The Tudor Society

23 August – The Siege of Haddington

On this day in Tudor history, 23rd August 1548, Francis Talbot, 5th Earl of Shrewsbury, arrived at the Siege of Haddington, in East Lothian, Scotland, with a large army. This siege was part of the Anglo-Scottish war known as the War of the Rough Wooing between England and Scotland., regarding Henry VIII's desire to marry his son, Edward, off to Mary, Queen of Scots.

What happened at this siege and to Haddington after it?

Find out in today's talk.

Also on this day in Tudor history, 23rd August 1535, royal favourite and keen reformer Sir Nicholas Poyntz welcomed King Henry VIII and his second wife, Anne Boleyn, to his home Acton Court in Iron Acton, South Gloucestershire, as part of the couple’s royal progress. It was important for courtiers to impress the king and his consort, and Poyntz built a new wing on his property just for the royal couple! Find out more in last year’s video:

Also on this day in history:

  • 1524 – Death of Edmund Audley, Bishop of Salisbury, at Ramsbury. He was buried in Salisbury Cathedral, on the north side of the presbytery.
  • 1553 – Stephen Gardiner, Bishop of Winchester, was made Lord Chancellor by Mary I.
  • 1568 – Death of Thomas Wharton, 1st Baron Wharton, who was rewarded with a barony after his victory at the Battle of Solway Moss in 1542. He died at Healaugh, in the West Riding of Yorkshire, and was buried there.
  • 1613 – Death of John Harington, 1st Baron Harington of Exton, courtier, from a fever at Worms. His body was sent back to England for burial at Exton. In Elizabeth I's reign, Harington served as a member of Parliament, Justice of the Peace, Sheriff and Deputy Lieutenant of Rutland and Warwickshire.

Transcript:

On this day in Tudor history, 23rd August 1548, Francis Talbot, 5th Earl of Shrewsbury, arrived at the Siege of Haddington, in East Lothian, Scotland, with a large army.

The siege was actually part of a series of sieges at Haddington, which were all part of the Anglo-Scottish war known as the War of the Rough Wooing, so named because it was had been started in 1543 by King Henry VIII in a bid to secure a marriage agreement between England and Scotland, between his son, Prince Edward, the future King Edward VI, and Mary, Queen of Scots.

James Hamilton, 2nd Earl of Arran and Regent of Scotland, had taken Haddington in September 1547, with the help of the French, but English troops led by William Grey, 13th Baron Grey de Wilton, and Sir Thomas Palmer took Haddington in February1548, and set about fortifying it.
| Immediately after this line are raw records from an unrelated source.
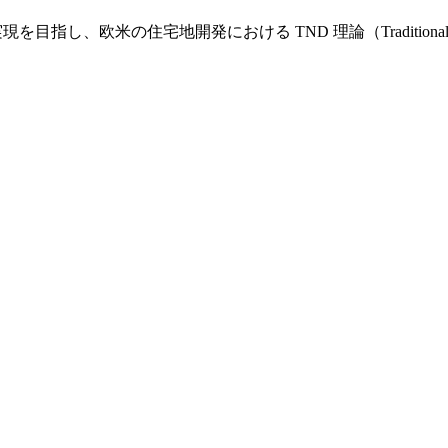
し、欧米の住宅地開発における TND 理論（Traditional Nei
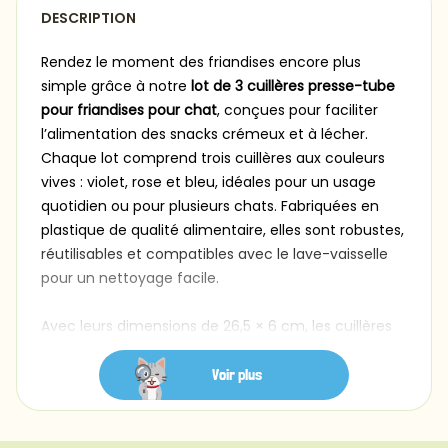
DESCRIPTION
Rendez le moment des friandises encore plus
simple grâce à notre
lot de 3 cuillères presse-tube
pour friandises pour chat
, conçues pour faciliter
l’alimentation des snacks crémeux et à lécher.
Chaque lot comprend trois cuillères aux couleurs
vives : violet, rose et bleu, idéales pour un usage
quotidien ou pour plusieurs chats. Fabriquées en
plastique de qualité alimentaire, elles sont robustes,
réutilisables et compatibles avec le lave-vaisselle
pour un nettoyage facile.
Avec leurs dimensions de 26,5 × 6 cm, les cuillères
offrent une prise en main confortable et des bords
lisses et sûrs pour les animaux. Leur système de
Voir plus
curseur intuitif permet de distribuer facilement les
friandises humides : il suffit d’insérer un stick de
friandise ou une purée, de le fixer dans le clip prévu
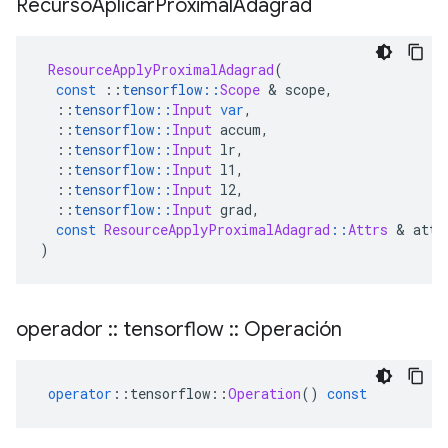
Recurso
Aplicar
Proximal
Adagrad
ResourceApplyProximalAdagrad
(
const
::
tensorflow
::
Scope
&
 scope
,
::
tensorflow
::
Input
var
,
::
tensorflow
::
Input
 accum
,
::
tensorflow
::
Input
 lr
,
::
tensorflow
::
Input
 l1
,
::
tensorflow
::
Input
 l2
,
::
tensorflow
::
Input
 grad
,
const
ResourceApplyProximalAdagrad
::
Attrs
&
 attr
)
operador
::
tensorflow
::
Operación
operator
::
tensorflow
::
Operation
()
const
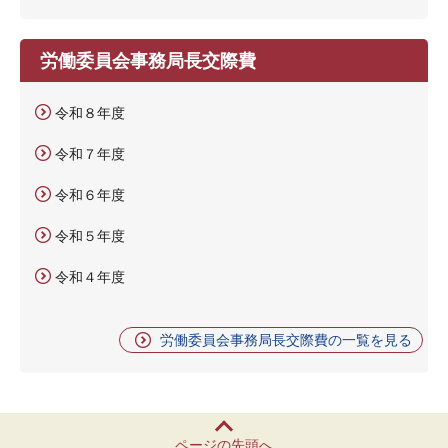
労働委員会事務局長交際費
令和８年度
令和７年度
令和６年度
令和５年度
令和４年度
労働委員会事務局長交際費の一覧を見る
ページの先頭へ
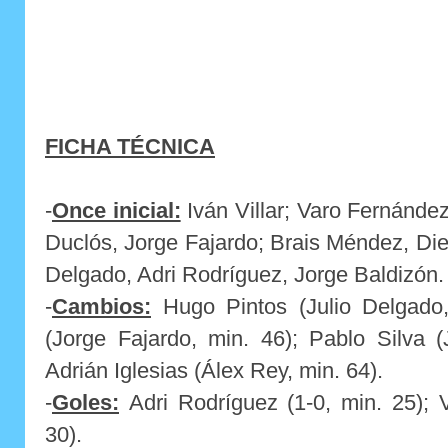
FICHA TÉCNICA
-
Once inicial:
Iván Villar; Varo Fernánde
Duclós, Jorge Fajardo; Brais Méndez, Di
Delgado, Adri Rodríguez, Jorge Baldizón.
-
Cambios:
Hugo Pintos (Julio Delgado,
(Jorge Fajardo, min. 46); Pablo Silva (
Adrián Iglesias (Álex Rey, min. 64).
-
Goles:
Adri Rodríguez (1-0, min. 25); 
30).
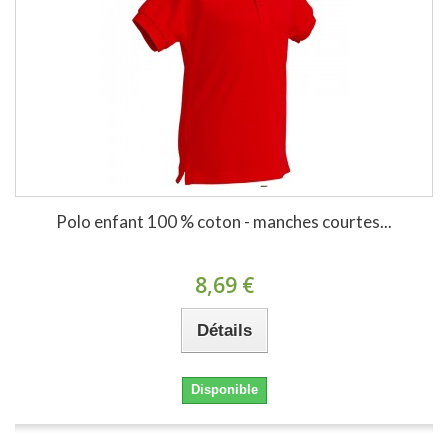
Polo enfant 100 % coton - manches courtes...
8,69 €
Détails
Disponible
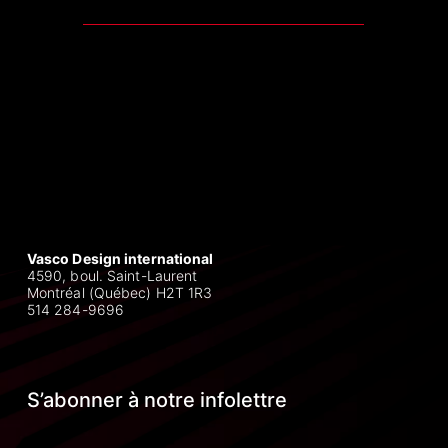
Vasco Design international
4590, boul. Saint-Laurent
Montréal (Québec) H2T 1R3
514 284-9696
S’abonner à notre infolettre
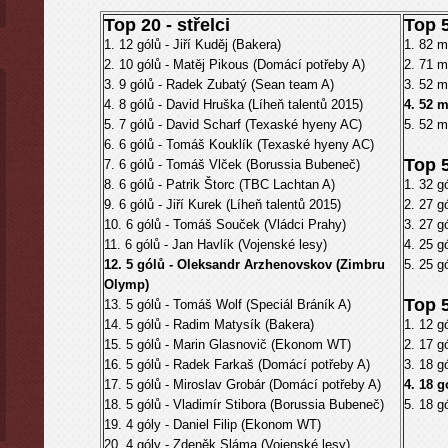
Top 20 - střelci
Top 5
1. 12 gólů - Jiří Kuděj (Bakera)
1. 82 m
2. 10 gólů - Matěj Pikous (Domácí potřeby A)
2. 71 m
3. 9 gólů - Radek Zubatý (Sean team A)
3. 52 m
4. 8 gólů - David Hruška (Líheň talentů 2015)
4. 52 
5. 7 gólů - David Scharf (Texaské hyeny AC)
5. 52 m
6. 6 gólů - Tomáš Kouklík (Texaské hyeny AC)
Top 5
7. 6 gólů - Tomáš Vlček (Borussia Bubeneč)
8. 6 gólů - Patrik Štorc (TBC Lachtan A)
1. 32 g
9. 6 gólů - Jiří Kurek (Líheň talentů 2015)
2. 27 g
10. 6 gólů - Tomáš Souček (Vládci Prahy)
3. 27 g
11. 6 gólů - Jan Havlík (Vojenské lesy)
4. 25 g
12. 5 gólů - Oleksandr Arzhenovskov (Zimbru
5. 25 g
Olymp)
Top 5
13. 5 gólů - Tomáš Wolf (Speciál Bráník A)
14. 5 gólů - Radim Matysík (Bakera)
1. 12 g
15. 5 gólů - Marin Glasnovič (Ekonom WT)
2. 17 g
16. 5 gólů - Radek Farkaš (Domácí potřeby A)
3. 18 g
17. 5 gólů - Miroslav Grobár (Domácí potřeby A)
4. 18 
18. 5 gólů - Vladimír Stibora (Borussia Bubeneč)
5. 18 
19. 4 góly - Daniel Filip (Ekonom WT)
20. 4 góly - Zdeněk Sláma (Vojenské lesy)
It came under heavy attack from French and Scots troops in July 1548, so English reinforcements became necessary. Shrewsbury’s arrival led to the French and Scottish armies abandoning the siege and moving to Edinburgh and Leith.
The imperial ambassador, François van der Delft recorded the English victory in a dispatch to the emperor, writing:

“These people (the English) have every day been receiving good news from their forces defending Haddington. They report that the French besieging army were powerless to do them much harm, and that in spite of the enemy the defenders had been reinforced by 3,000 men each carrying a good stock of powder. Many Frenchmen, moreover, it is stated are falling daily, and Peter Strozzi himself, they assert has been mortally wounded. Finally the Protector has received intelligence that the camp of the enemy has been broken up and the Scotsmen have all retired, owing to some dissension between the Regent of Scotland and Monsieur D'Essé. This news has produced great rejoicing here...”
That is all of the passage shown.